Nadia Chahed
30 Octobre 2018•Mise à jour: 30 Octobre 2018
AA/Tunis
L'Algérie est pour la France un partenaire économique "majeur", a déclaré le ministre français des Affaires étrangères, Jean-Yves Le Drian.
Le Drian s'exprimait, lundi à Paris à l'issue des travaux de la 5e session du Comité mixte économique franco-algérien (COMEFA) et de la 4e session du dialogue stratégique algéro-français, a rapporté mardi l'agence de presse algérienne (APS).
Il est de la responsabilité de la France et de l'Algérie de travailler "ensemble" dans la résolution des crises, a-t-il souligné.
"Nous sommes convaincus que le partage d'expériences et d'initiatives d'échanges opérationnels sont essentiels pour y répondre sur la scène régionale, notamment au Mali et en Libye. L'Algérie est un partenaire incontournable et il est de notre responsabilité de travailler ensemble à la résolution des crises qui affectent la stabilité de notre environnement et nous sommes sur beaucoup de ces sujets complètement en phase", a souligné le responsable français.

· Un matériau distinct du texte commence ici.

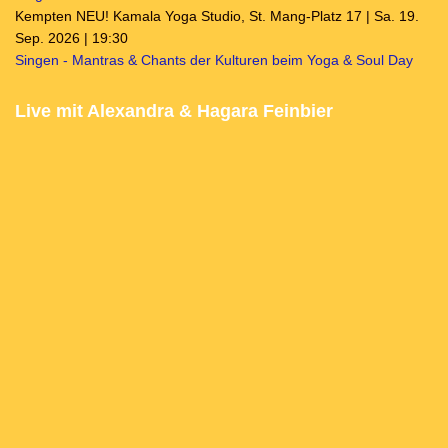
Kempten NEU! Kamala Yoga Studio, St. Mang-Platz 17 | Sa. 19.
Sep. 2026 | 19:30
Singen - Mantras & Chants der Kulturen beim Yoga & Soul Day
Live mit Alexandra & Hagara Feinbier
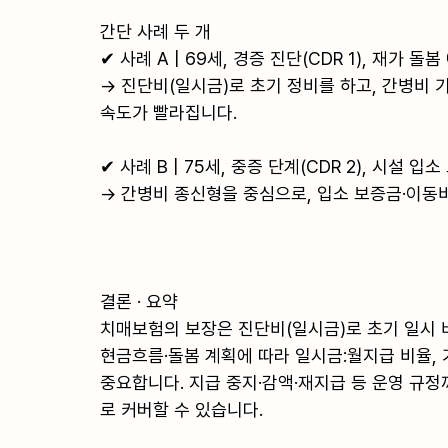
간단 사례 두 개

✔ 사례 A | 69세, 경증 진단(CDR 1), 재가 돌봄 
→ 진단비(일시금)로 초기 정비를 하고, 간병비 기
속도가 빨라집니다.

✔ 사례 B | 75세, 중증 단계(CDR 2), 시설 입소 
→ 간병비 종신형을 중심으로, 입소 보증금·이동비
결론 · 요약

치매보험의 보장은 진단비(일시금)로 초기 일시 
현금흐름·돌봄 계획에 따라 일시금:월지급 비율,
중요합니다. 지급 중지·감액·재지급 등 운영 규
로 커버할 수 있습니다.
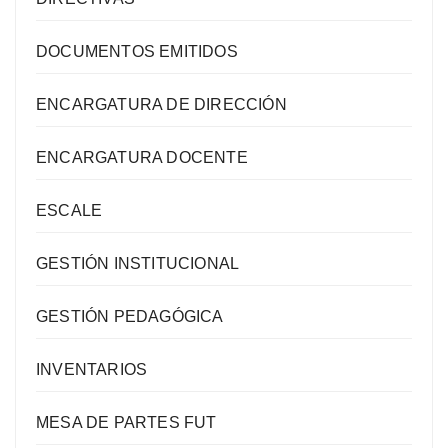
DOCUMENTOS EMITIDOS
ENCARGATURA DE DIRECCIÓN
ENCARGATURA DOCENTE
ESCALE
GESTIÓN INSTITUCIONAL
GESTIÓN PEDAGÓGICA
INVENTARIOS
MESA DE PARTES FUT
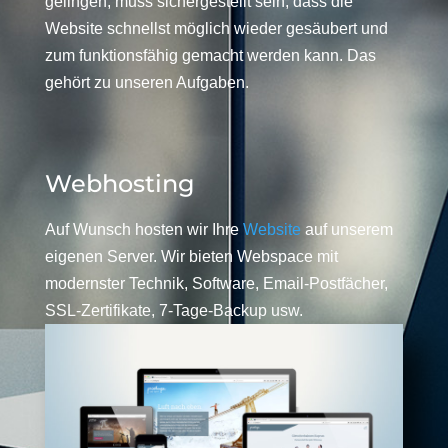
gelingen, muss sichergestellt sein, dass die
Website schnellst möglich wieder gesäubert und
zum funktionsfähig gemacht werden kann. Das
gehört zu unseren Aufgaben.
Webhosting
Auf Wunsch hosten wir Ihre
Website
auf unserem
eigenen Server. Wir bieten Webspace mit
modernster Technik, Software, Email-Postfächer,
SSL-Zertifikate, 7-Tage-Backup usw.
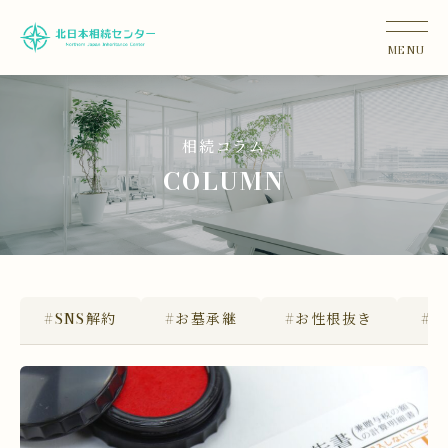
相続コラム
COLUMN
#SNS解約
#お墓承継
#お性根抜き
#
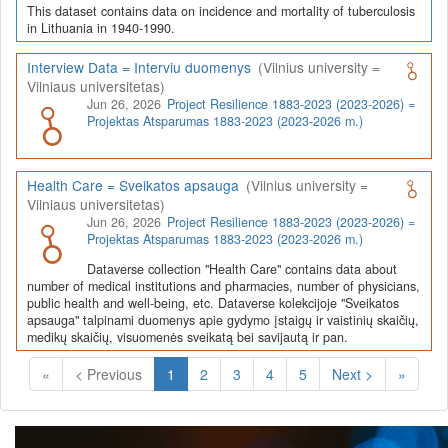
This dataset contains data on incidence and mortality of tuberculosis
in Lithuania in 1940-1990.
Interview Data = Interviu duomenys
(Vilnius university =
Vilniaus universitetas)
Jun 26, 2026
Project Resilience 1883-2023 (2023-2026) =
Projektas Atsparumas 1883-2023 (2023-2026 m.)
Health Care = Sveikatos apsauga
(Vilnius university =
Vilniaus universitetas)
Jun 26, 2026
Project Resilience 1883-2023 (2023-2026) =
Projektas Atsparumas 1883-2023 (2023-2026 m.)
Dataverse collection "Health Care" contains data about
number of medical institutions and pharmacies, number of physicians,
public health and well-being, etc. Dataverse kolekcijoje "Sveikatos
apsauga" talpinami duomenys apie gydymo įstaigų ir vaistinių skaičių,
medikų skaičių, visuomenės sveikatą bei savijautą ir pan.
(Current)
«
< Previous
1
2
3
4
5
Next >
»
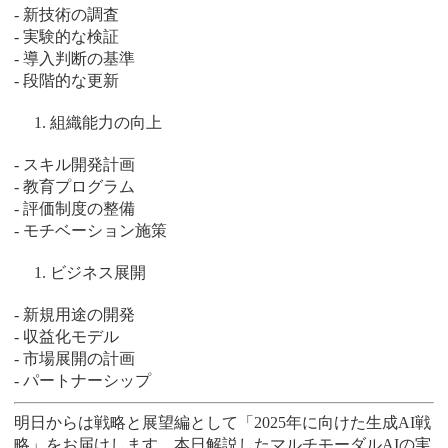
- 新技術の調査
- 実験的な検証
- 導入判断の基準
- 段階的な更新
組織能力の向上
- スキル開発計画
- 教育プログラム
- 評価制度の整備
- モチベーション施策
ビジネス展開
- 新規用途の開発
- 収益化モデル
- 市場展開の計画
- パートナーシップ
明日からは戦略と展望編として「2025年に向けた生成AI戦
略」をお届けします。本日解説したマルチモーダルAIの実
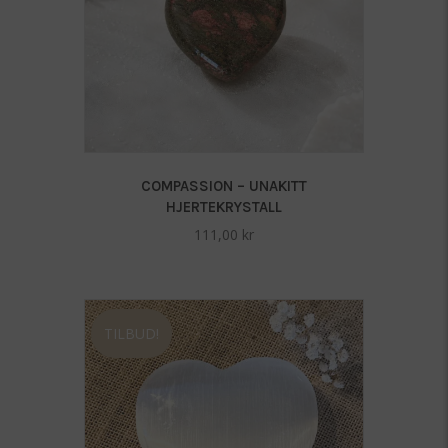
s
t
f
o
r
t
h
i
s
COMPASSION – UNAKITT
p
HJERTEKRYSTALL
r
111,00
kr
o
d
u
c
t
TILBUD!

"Nous avons des initiatives communes et nous voulons poursuivre dans cette logique en pleine insertion avec les engagements pris au niveau des Nations unies en ce qui concerne le Mali et la Libye, en particulier", a-t-il ajouté.
Il a, en outre, indiqué avoir commencé à réfléchir avec son homologue algérien, Abdelkader Messahel, "à la mise en œuvre du sommet des deux rives qui permettra de donner une relation commune pour le développement des deux rives de la Méditerranée".

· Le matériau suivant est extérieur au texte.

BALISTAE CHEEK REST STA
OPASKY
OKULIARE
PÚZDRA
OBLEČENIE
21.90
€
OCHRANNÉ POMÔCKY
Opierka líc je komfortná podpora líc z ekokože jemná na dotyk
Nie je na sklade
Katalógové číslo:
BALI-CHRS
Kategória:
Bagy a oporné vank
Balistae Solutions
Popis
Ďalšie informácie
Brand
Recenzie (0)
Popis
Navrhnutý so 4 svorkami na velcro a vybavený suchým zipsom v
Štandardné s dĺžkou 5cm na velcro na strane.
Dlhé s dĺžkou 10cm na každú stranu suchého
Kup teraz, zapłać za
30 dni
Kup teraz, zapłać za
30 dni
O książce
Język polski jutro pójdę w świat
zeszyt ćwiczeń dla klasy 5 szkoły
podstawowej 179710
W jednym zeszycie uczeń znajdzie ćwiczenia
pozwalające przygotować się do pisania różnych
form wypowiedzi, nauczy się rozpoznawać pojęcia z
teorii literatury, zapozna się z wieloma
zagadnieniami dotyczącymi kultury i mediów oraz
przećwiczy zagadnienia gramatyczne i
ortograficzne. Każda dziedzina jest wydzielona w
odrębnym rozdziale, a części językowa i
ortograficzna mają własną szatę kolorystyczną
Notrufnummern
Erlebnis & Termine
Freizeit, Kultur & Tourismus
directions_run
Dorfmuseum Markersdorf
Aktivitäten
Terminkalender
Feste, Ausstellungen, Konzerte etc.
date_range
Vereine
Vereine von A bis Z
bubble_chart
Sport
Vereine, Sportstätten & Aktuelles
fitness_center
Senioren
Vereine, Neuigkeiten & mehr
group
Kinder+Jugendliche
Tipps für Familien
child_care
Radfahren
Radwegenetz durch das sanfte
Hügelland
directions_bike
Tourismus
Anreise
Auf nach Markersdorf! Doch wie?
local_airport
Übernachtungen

Revenant sur le volet économique, le chef de la diplomatie française a noté que l'Algérie est pour la France un partenaire économique "majeur".
"Ce sont plus de 8 milliards d'euros d'échanges commerciaux chaque année avec plus de 7000 entreprises françaises travaillant avec l'Algérie. Ce sont aussi près de 500 entreprises françaises implantées en Algérie qui emploient 40.000 personnes et qui génèrent 100.000 emplois indirects dans les domaines stratégiques pour nos deux pays que ce soit l'automobile, le transport, la santé, l'agriculture", a-t-il expliqué,.
Cité par le même média, le ministre français de l'Economie et des Finances, Bruno Lemaire, a souligné que le COMEFA a confirmé la volonté commune de la France et de l'Algérie de renforcer leurs relations économiques.
"La France et l'Algérie sont deux partenaires économiques absolument majeurs. Ils sont engagés, l'un comme l'autre, dans une transformation de leur économie. La France veut une économie qui soit plus compétitive, une économie d'exportation, veut renforcer son secteur industriel et l'Algérie est dans une transformation visant à diversifier son économie", a-t-il déclaré.
Pour lui, la signature lundi soir de la déclaration d'intention pour la création d'un fonds d'investissement bilatéral "traduit de manière très concrète notre volonté de renforcer nos investissements de la France en Algérie et de l'Algérie en France", expliquant qu'avoir un fonds d'investissement commun est un outil "extraordinairement utile et efficace pour renforcer notre partenariat qui repose sur des projets très concrets qui doivent être bénéfiques aux deux pays, en termes d'investissement, de savoir-faire, de formation".